Issue (i): whether the allotment of shares was invalid for non-compliance with the requirement of payment of at least five per cent of the share money.
Analysis: The evidence was accepted that the appellant had paid Rs. 250 with the application, and that amount represented the requisite five per cent of the share money. The statutory condition governing allotment was therefore satisfied.
Conclusion: The allotment was valid and the objection under section 101 of the Indian Companies Act, 1913 failed against the appellant.
Issue (ii): whether inclusion of time-barred calls in the notice of forfeiture invalidated the forfeiture and whether the company could rely on the forfeiture clause for recovery of the amounts due.
Analysis: The Court held that under section 28 of the Limitation Act, 1908 the expiry of limitation barred the remedy but did not extinguish the underlying right in a case of this nature. The unpaid calls remained debts, and the company could validly forfeit the shares and sue upon the fresh contractual liability created by the forfeiture clause. The forfeiture clause in the articles was treated as effective, not penal, and capable of supporting recovery even in respect of dues that had become time-barred for direct enforcement.
Conclusion: The forfeiture was not invalid on account of the inclusion of time-barred calls, and the appellant remained liable to pay.
Issue (iii): whether the resolution of forfeiture passed by a committee of directors was invalid.
Analysis: The articles permitted delegation of directors' powers to a committee, and that arrangement was consistent with paragraph 91 of Table A of Schedule I to the Indian Companies Act, 1913. On that basis, the committee was competent to pass the forfeiture resolution.
Conclusion: The resolution of forfeiture was valid and the objection against it failed.
Issue (iv): whether the appellant could resist liability on the ground that the forfeiture clause was penal in character.

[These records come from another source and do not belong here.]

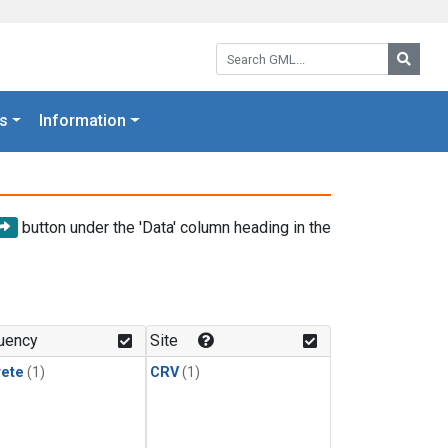
Search GML:
Searc
s
Information
button under the 'Data' column heading in the
uency
Site
rete
(1)
CRV
(1)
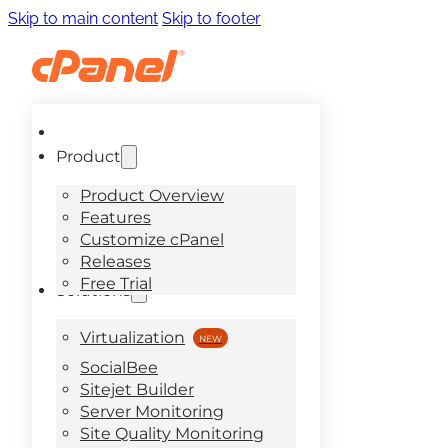
Skip to main content
Skip to footer
Product
Product Overview
Features
Customize cPanel
Releases
Free Trial
Solutions
Virtualization
SocialBee
Sitejet Builder
Server Monitoring
Site Quality Monitoring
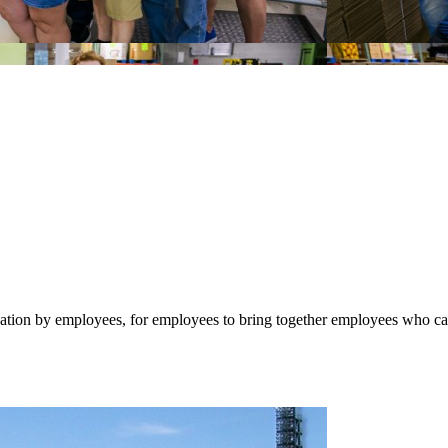
n by employees, for employees to bring together employees who care a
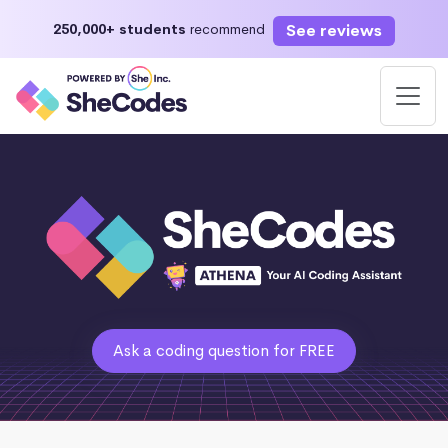
See reviews
250,000+ students
recommend
Ask a coding question for FREE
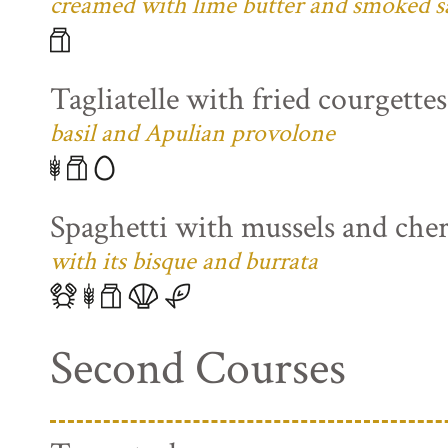
creamed with lime butter and smoked s
Tagliatelle with fried courgette
basil and Apulian provolone
Spaghetti with mussels and che
with its bisque and burrata
Second Courses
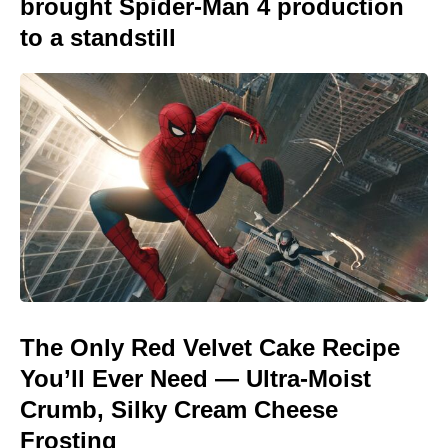
brought Spider-Man 4 production
to a standstill
The Only Red Velvet Cake Recipe
You’ll Ever Need — Ultra-Moist
Crumb, Silky Cream Cheese
Frosting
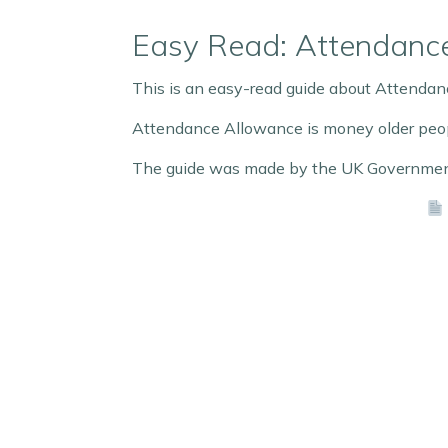
Easy Read: Attendanc
This is an easy-read guide about Attenda
Attendance Allowance is money older people
The guide was made by the UK Government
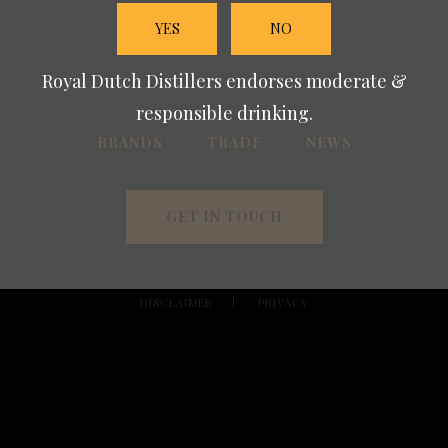
YES
NO
Royal Dutch Distillers endorses moderate &
responsible drinking.
BRANDS
TRADE
NEWS
GET IN TOUCH
DISCLAIMER
PRIVACY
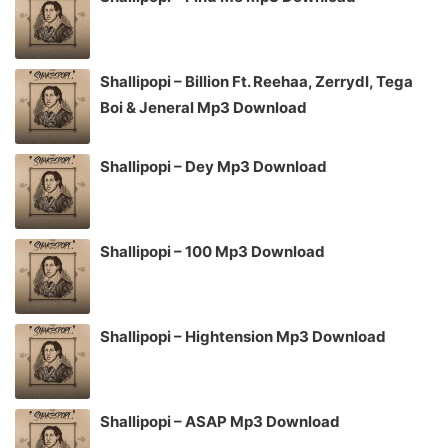
Shallipopi – Billion Ft. Reehaa, Zerrydl, Tega
Boi & Jeneral Mp3 Download
Shallipopi – Dey Mp3 Download
Shallipopi – 100 Mp3 Download
Shallipopi – Hightension Mp3 Download
Shallipopi – ASAP Mp3 Download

Analysis: The Court held that the Companies Act recognised forfeiture clauses of this kind and that no authority was shown to support the contention that such a clause offended the law merely because it operated on default. The clause created a contractual liability following forfeiture.

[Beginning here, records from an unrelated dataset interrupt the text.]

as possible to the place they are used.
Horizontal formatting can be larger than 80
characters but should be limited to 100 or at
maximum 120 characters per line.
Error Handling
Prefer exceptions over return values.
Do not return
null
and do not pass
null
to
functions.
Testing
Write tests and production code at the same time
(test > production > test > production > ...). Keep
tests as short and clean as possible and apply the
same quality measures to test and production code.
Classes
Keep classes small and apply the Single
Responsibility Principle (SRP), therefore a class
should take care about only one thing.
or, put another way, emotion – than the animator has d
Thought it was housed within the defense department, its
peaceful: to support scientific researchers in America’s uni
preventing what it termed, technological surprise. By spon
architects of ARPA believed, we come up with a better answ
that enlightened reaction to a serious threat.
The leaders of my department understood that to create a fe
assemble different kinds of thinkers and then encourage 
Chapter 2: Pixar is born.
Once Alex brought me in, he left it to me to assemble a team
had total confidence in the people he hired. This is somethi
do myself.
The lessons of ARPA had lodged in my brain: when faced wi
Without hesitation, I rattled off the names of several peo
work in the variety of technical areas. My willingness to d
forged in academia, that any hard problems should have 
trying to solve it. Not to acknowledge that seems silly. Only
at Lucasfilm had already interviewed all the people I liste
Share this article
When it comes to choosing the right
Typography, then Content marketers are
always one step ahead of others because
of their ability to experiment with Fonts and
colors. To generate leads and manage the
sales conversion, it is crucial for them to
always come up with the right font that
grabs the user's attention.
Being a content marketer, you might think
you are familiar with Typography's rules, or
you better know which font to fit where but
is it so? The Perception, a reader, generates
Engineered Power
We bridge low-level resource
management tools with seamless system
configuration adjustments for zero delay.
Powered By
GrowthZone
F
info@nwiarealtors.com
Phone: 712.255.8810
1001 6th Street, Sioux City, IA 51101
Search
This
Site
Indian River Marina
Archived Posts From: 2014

Conclusion: The contention based on section 74 of the Indian Contract Act failed.
Final Conclusion: The decree in favour of the company was upheld, and the appeal was dismissed with costs because the allotment, forfeiture, and resulting liability were all sustained in law.
Ratio Decidendi: Where the underlying default remains a subsisting debt, limitation may bar the remedy for direct enforcement without extinguishing the right, and a valid forfeiture clause in the articles may create a fresh enforceable liability upon forfeiture.